[Saved entries]
[Start of Attachment]

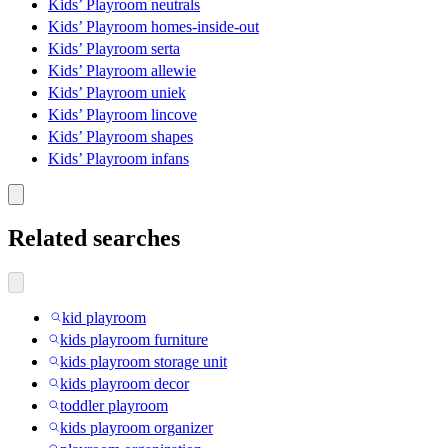
Kids’ Playroom neutrals
Kids’ Playroom homes-inside-out
Kids’ Playroom serta
Kids’ Playroom allewie
Kids’ Playroom uniek
Kids’ Playroom lincove
Kids’ Playroom shapes
Kids’ Playroom infans
Related searches
kid playroom
kids playroom furniture
kids playroom storage unit
kids playroom decor
toddler playroom
kids playroom organizer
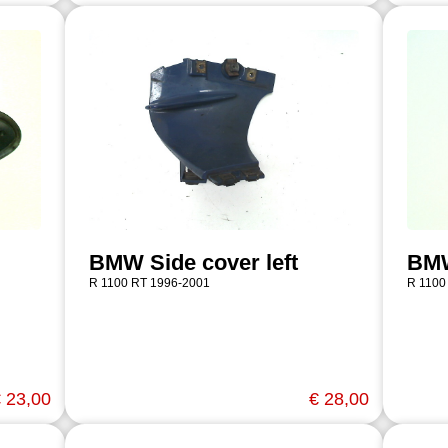
BMW Side cover left
BMW
R 1100 RT 1996-2001
R 1100
 23,00
€ 28,00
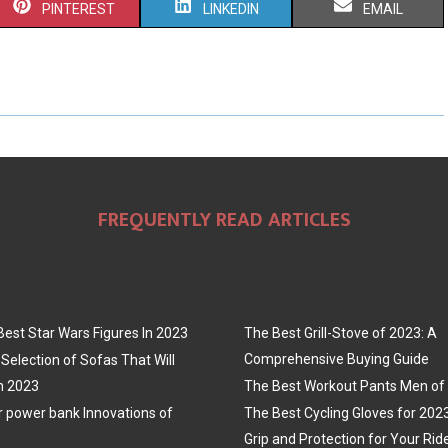
S
S
S
PINTEREST
LINKEDIN
EMAIL
H
H
H
A
A
A
R
R
R
E
E
E
O
O
O
FREQUENTLY READ ARTICLES
N
N
N
Best Star Wars Figures In 2023
The Best Grill-Stove of 2023: A
Comprehensive Buying Guide
Selection of Sofas That Will
n 2023
The Best Workout Pants Men of
r power bank Innovations of
The Best Cycling Gloves for 202
Grip and Protection for Your Rid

[End of Attachment]

EXERCISE
A bare number is expected: how many lines above contain the word "Best"?

COMPLETED TASK
4